State where lockdowns aren’t working

California seemed to do everything right. It took the COVID-19 pandemic seriously. It locked down its community early. So why do cases there stubbornly continue to rise?

US President Donald Trump was still convinced the virus would evaporate by April when California took its first social distancing measures in February. It was a move that attracted presidential ire.

A state of emergency was declared and a statewide "stay at home" order issued on March 20. At the same time, New York mayor Bill de Blasio was still urging people to "go on with your lives and get out on the town despite coronavirus".

But, despite putting an early lid on the virus' spread, California remains on hold three months later.

Clear criteria have been set as triggers for a lifting of lockdown measures.

But they're not being met.

The rate of infection isn't falling.

What went wrong?

 

 

 

TARNISHED IMAGE

The Golden State is better off than most. Its population is generally wealthier than other states. It has a thriving hi-tech and entertainment-based economy. As a result, hospitals and emergency services are comparatively well funded.
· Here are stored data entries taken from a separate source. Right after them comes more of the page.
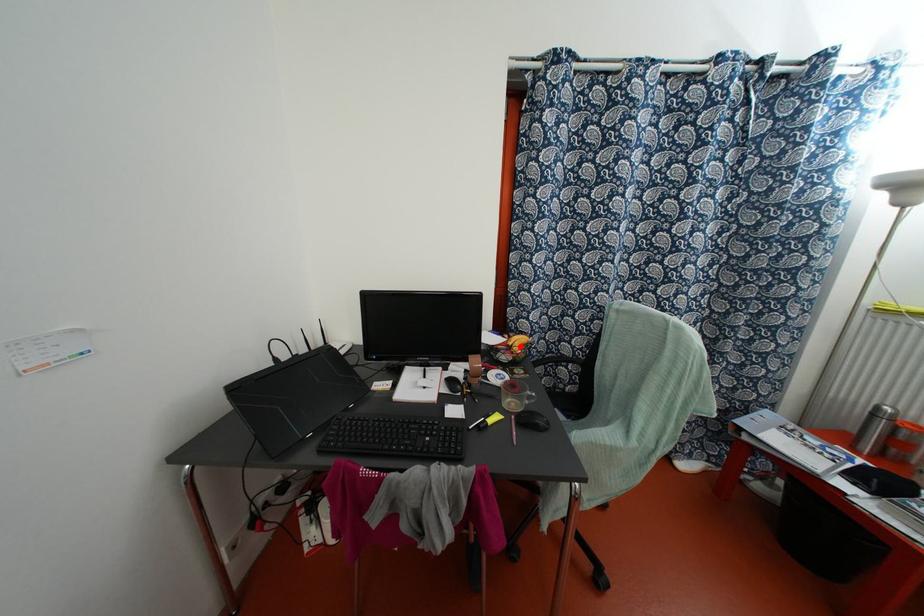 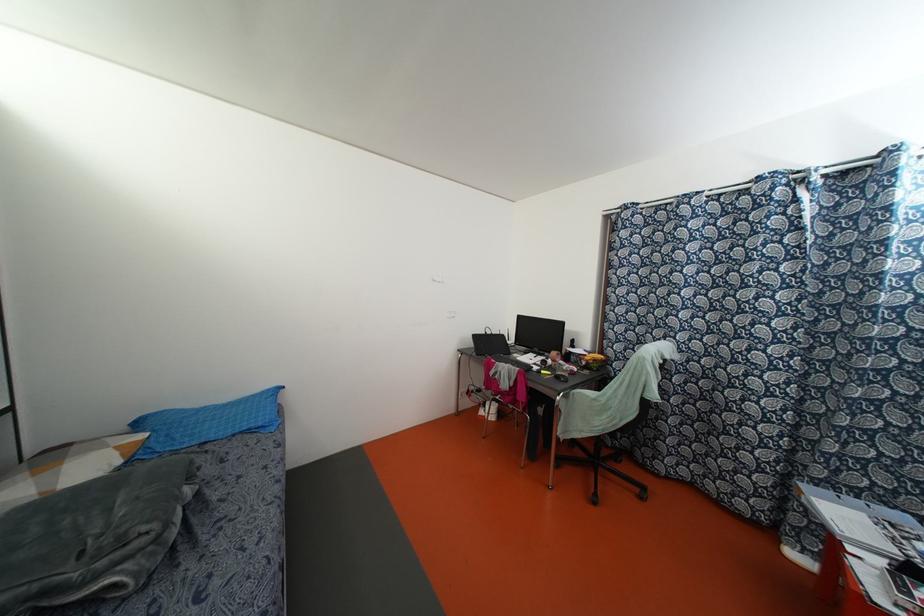 Where in the second image is the point corresponding to the highlighted location from the first image?

(593, 360) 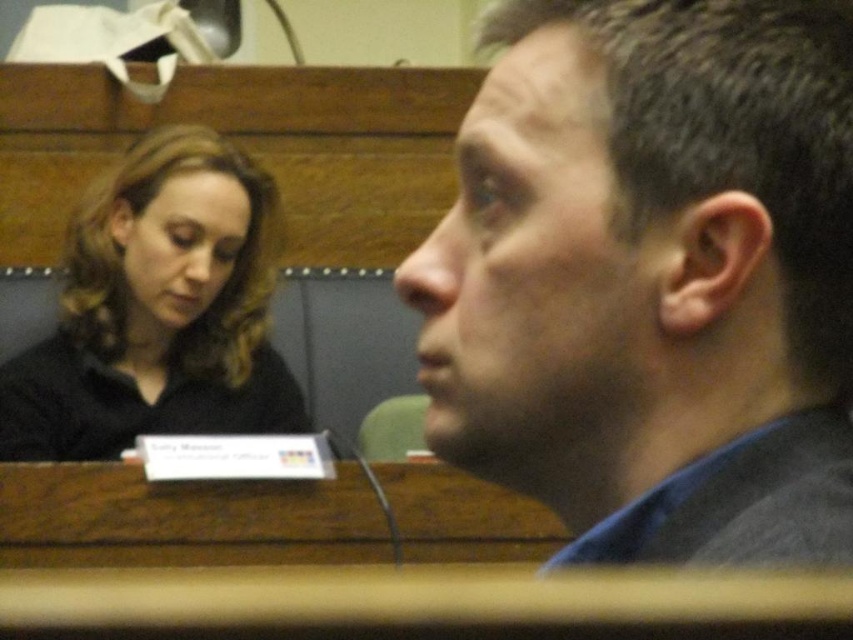 Question: Can you confirm if dark gray hair at upper right is wider than black matte hair at upper left?

Choices:
 (A) yes
 (B) no

Answer: (B)

Question: Can you confirm if dark gray hair at upper right is smaller than black matte hair at upper left?

Choices:
 (A) yes
 (B) no

Answer: (A)

Question: Considering the relative positions of dark gray hair at upper right and black matte hair at upper left in the image provided, where is dark gray hair at upper right located with respect to black matte hair at upper left?

Choices:
 (A) right
 (B) left

Answer: (A)

Question: Among these points, which one is farthest from the camera?

Choices:
 (A) (186, 140)
 (B) (711, 141)

Answer: (A) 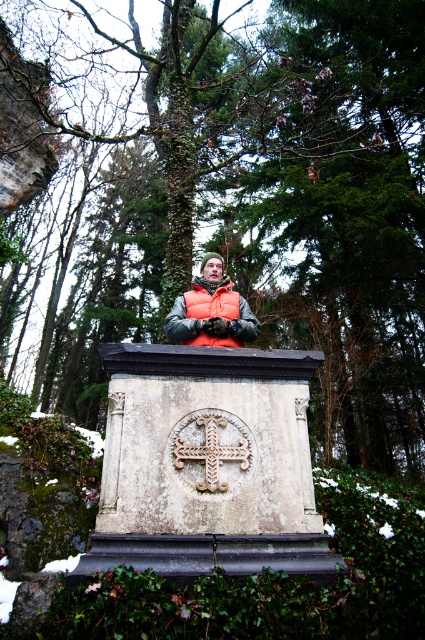 You are a park ranger checking the monuments in the forest. You notice the white stone monument at center and the rusty metal cross at center. Which one has a greater width?

The white stone monument at center has a greater width than the rusty metal cross at center.

You are a hiker who has reached the white stone monument at center and the rusty metal cross at center. Which object is positioned more to the left?

The white stone monument at center is positioned more to the left than the rusty metal cross at center. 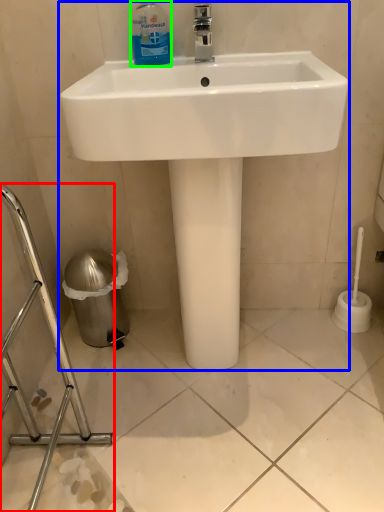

The state acted at a point when there were some 1000 identified cases of COVID-19. Ominously, though, 20 people had already died.

Indications are that the poor US COVID-19 testing regimen had seriously underestimated the extent the pandemic had already spread in California's community.

It had, unknowingly, already become entrenched.

Initial hopes had the lockdown ending on April 7. But the number of cases continued to grow steadily.

The deadline shifted to the end of April. Then the end of May.

Now there are more than 80,000 recorded cases in the state, and numbers have begun to spike.

Meanwhile, the daily death rate has been sitting steadily at about 70 for several weeks.

But the stay-at-home order has only flattened the epidemic curve. It has not yet begun to wind it back.

That means the measures put in place - and community compliance - have failed to stem the pandemic's tide. Every person who contracts the disease is still managing to infect about one more.

Things aren't getting worse in California. But they aren't getting better, either.

And the pressure is mounting to lift the economic and social lockdown.

 

A health worker takes a COVID-19 antibodies blood test at the Homeboy Industries car park in Los Angeles. Picture: Damian Dovarganes/AP
A health worker takes a COVID-19 antibodies blood test at the Homeboy Industries car park in Los Angeles. Picture: Damian Dovarganes/AP

QUARANTINE BREACH

California's "stay-at-home" order is not exceedingly harsh. People are still largely able to move about. And trust is placed in the sick to comply with self-isolation rules.

"As much as possible, stay in a specific room and away from other people and pets in your home," the US Centres for Disease Control and Prevention (CDC) advises.

"Also, you should use a separate bathroom, if available."

This doesn't seem to be happening anywhere near enough.

In fact, the CDC believes about 50 per cent of Californians are still regularly leaving their homes.

University of California epidemiologist Dr George Rutherford told the Los Angeles Times that the cause of the state's persistent infection rate is clear. It's because people are still circulating in the community for work, and an increasing number are "fed up" with staying at home.

A study conducted by Dr Rutherford's San Francisco university campus found 89 per cent of those who tested positive for COVID-19 were required to leave home for work. They also earnt less than $US50,000 ($A77,000) and lived in households of three or more people. Most worked in agriculture, construction, restaurants, grocery stores, domestic and cleaning services.

Meanwhile, Californian officials are expressing alarm at growing crowds at public beaches. One such community, Orange County, has seen a massive spike in cases. Its beaches are now closed.

With the infection rate so high with the lockdown, Dr Rutherford said he fears the outcome of any reopening of the economy.

"Make no mistake … the more the economy opens up, the more people are going to die," he said. "You have to be really careful to minimise that number and make sure it's not on the backs of all the poor people who are doing the frontline jobs who are going to get the most exposed."

 

ENTRENCHED ENEMY

"Guess what, after November 3 coronavirus will magically all of a sudden go away and disappear, and everybody will be able to re-open," Eric Trump, son of the US President, recently told Fox News.

He was referring to the date of the US presidential election.

Epidemiologists have said this is extremely unlikely.

Professor of Health Policy and Management at the City University of New York Bruce Lee said the current US death toll of more than 94,000 is just the start.

"Viruses, especially ones that have spread so far and widely as the COVID-19 coronavirus, don't just magically disappear," he wrote.

"The risk is trivialising and politicising what is actually a serious public health emergency that won't just go away like contestants on The Apprentice."

Instead, he warns, the virus may become endemic. That means it may be so entrenched in some communities that it will not go away unless extreme isolation is enforced - or extensive vaccination applied.

"Even if either were to occur, the virus would not simply suddenly go away," he said. "Nothing in an epidemic happens overnight, except for maybe the firing of people dealing with the epidemic. Instead, transmission would gradually decrease over time. With the current trajectory, it doesn't look like this will happen this year."